In January I’ve analyzed government bonds and drew attention to the weakness and to several negative divergences on the momentum indicators. These signaled weaker bond prices and possible “RISK ON” rally for equities.

http://techcharts.wordpress.com/2012/01/21/euro-bund-us-10-year-t-note/

This week bonds gave up and experienced a sharp “sell-off”. Of course the sell-off in bonds, buoyed by higher CPI data from U.S. due to higher energy prices renewed inflationary expectations. Could this be the beginning of an inflationary environment?

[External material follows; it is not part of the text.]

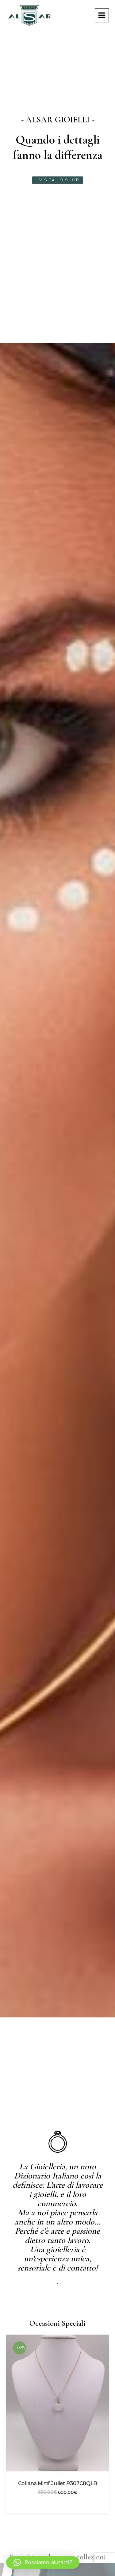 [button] (42, 2562) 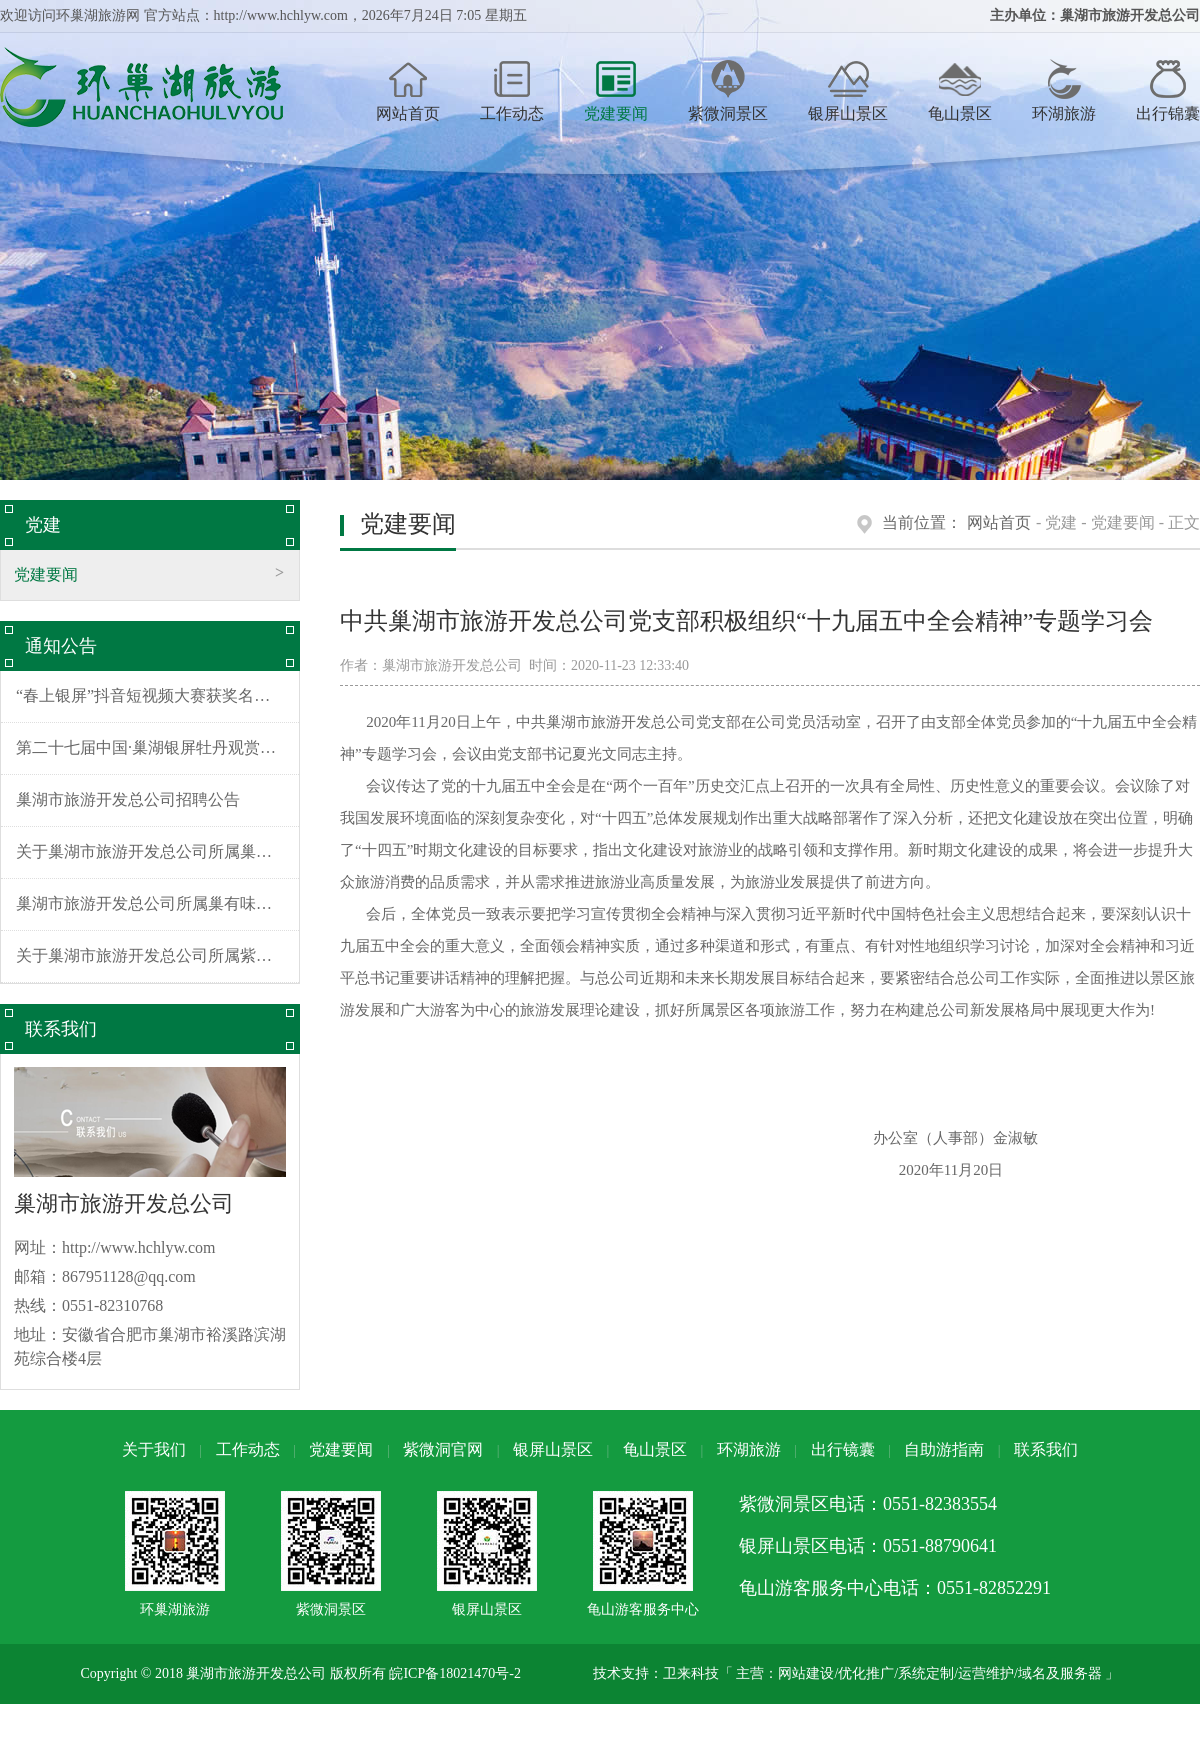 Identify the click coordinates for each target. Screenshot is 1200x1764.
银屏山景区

Given that the technicals have played out well in the past few months with prices pulling back to their long-term moving averages after seeing several negative divergences, I believe we should again wait for the prices to tell us what the market is thinking. It is still early to call for an inflationary environment given that Euro Bund and US 10 Year Note prices are holding above their 200 day moving averages. This is still a bull market for bonds and we are experiencing a pullback to important support areas. For Euro Bund continuous futures prices 132-135 is an important support area (horizontal trend support & 200 day moving average). For US 10 Year T-Note continuous futures prices 127-129 area is an important support area (horizontal trend support & 200 day moving average) where we can expect some sort of stabilization.

SWITZERLAND SMI

Switzerland SMI index has been volatile due to euro zone debt problems. Until mid-2011 price action between 2010 and 2011 was more like a sideways consolidation. However, index broke down the strong support at 5,960 levels in July 2011. This triggered a sharp sell-off towards 4,600 levels. Recovery took 6 months and by the end of 2011 SMI was back above the previously broken support level and the 200 day moving average. I think this was the most important technical action that put the index back to positive territory. Being able to push back above the long-term moving average and the resistance at 5,960 level helped the index to find firm ground.

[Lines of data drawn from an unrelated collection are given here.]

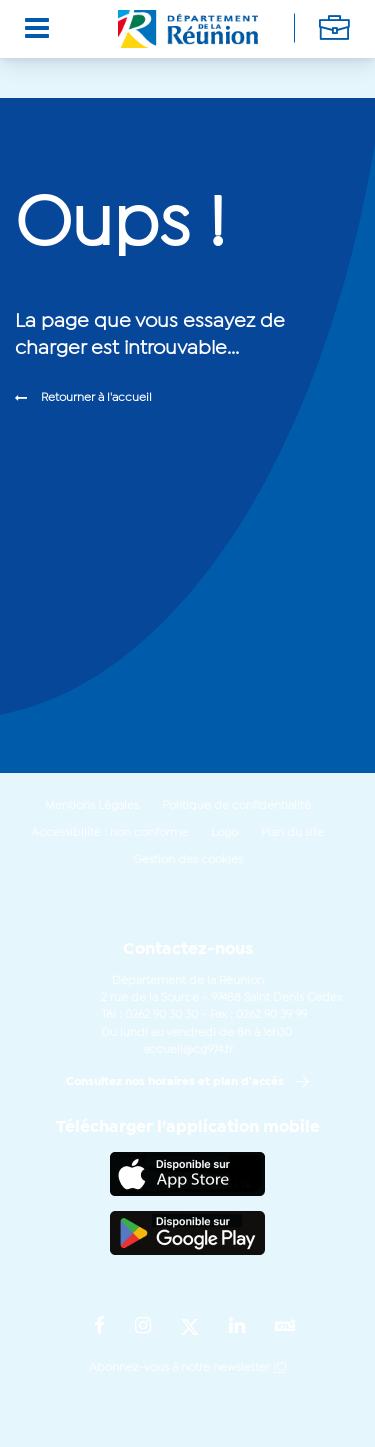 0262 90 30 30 (161, 1015)
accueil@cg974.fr (188, 1050)
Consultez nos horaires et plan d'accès (175, 1082)
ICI (280, 1368)
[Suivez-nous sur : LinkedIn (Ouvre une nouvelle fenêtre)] (237, 1327)
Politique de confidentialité (236, 806)
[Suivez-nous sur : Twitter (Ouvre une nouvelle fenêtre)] (190, 1328)
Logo (224, 833)
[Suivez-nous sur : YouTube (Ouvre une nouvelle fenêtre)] (285, 1327)
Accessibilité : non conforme (109, 833)
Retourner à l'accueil (96, 398)
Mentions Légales (92, 806)
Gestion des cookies (188, 860)
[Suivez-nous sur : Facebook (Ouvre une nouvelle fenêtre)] (99, 1327)
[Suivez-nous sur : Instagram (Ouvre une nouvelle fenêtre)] (143, 1327)
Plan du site (292, 833)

In the past few months we have seen SMI consolidating above the trend support and the long-term moving average. Index is likely to challenge the resistance at 6,500 levels in the following weeks. Unless we see 5,960 level break down again, we should expect a positive trend.

POLAND WIG 20 INDEX

Thanks to wordpress.com’s improved statistics page, I can now see the visitor’s country profiles. This helps me to diversify my analysis in order to create a larger community at Tech Charts. Tech Charts blog is having visitors from more than 20 different countries everyday. In today’s post I’m analyzing Poland’s WIG 20 index with my usual template (Weekly chart + RSI + 200 day moving average). I like to look at the big picture and weekly charts help me to see the major trends.

Poland’s WIG 20 Index respected the 200 day moving average both during the downtrend and the uptrend. Between 2009 and 2011, index trended higher after finding support each time at the 200 day moving average. RSI confirmed the uptrend by finding support at 50 level. In mid-2011 WIG 20 index broke down its long-term moving average at 2,700 level and fell sharply to test 2,000 levels. Since the last quarter of 2011 WIG 20 has been forming a sideways consolidation range with the boundaries standing at 2,400 and 2,180. Upper boundary of the consolidation range and the long-term moving average are both forming resistance at 2,400 level. In the intermediate term index is in a sideways consolidation. A breakout will follow soon.

A break above 2,400 level will reverse the last 8 month’s downtrend and will be positive for the index. A break below 2,180 level will resume the downtrend and the consolidation pattern will be confirmed as a symmetrical triangle continuation pattern.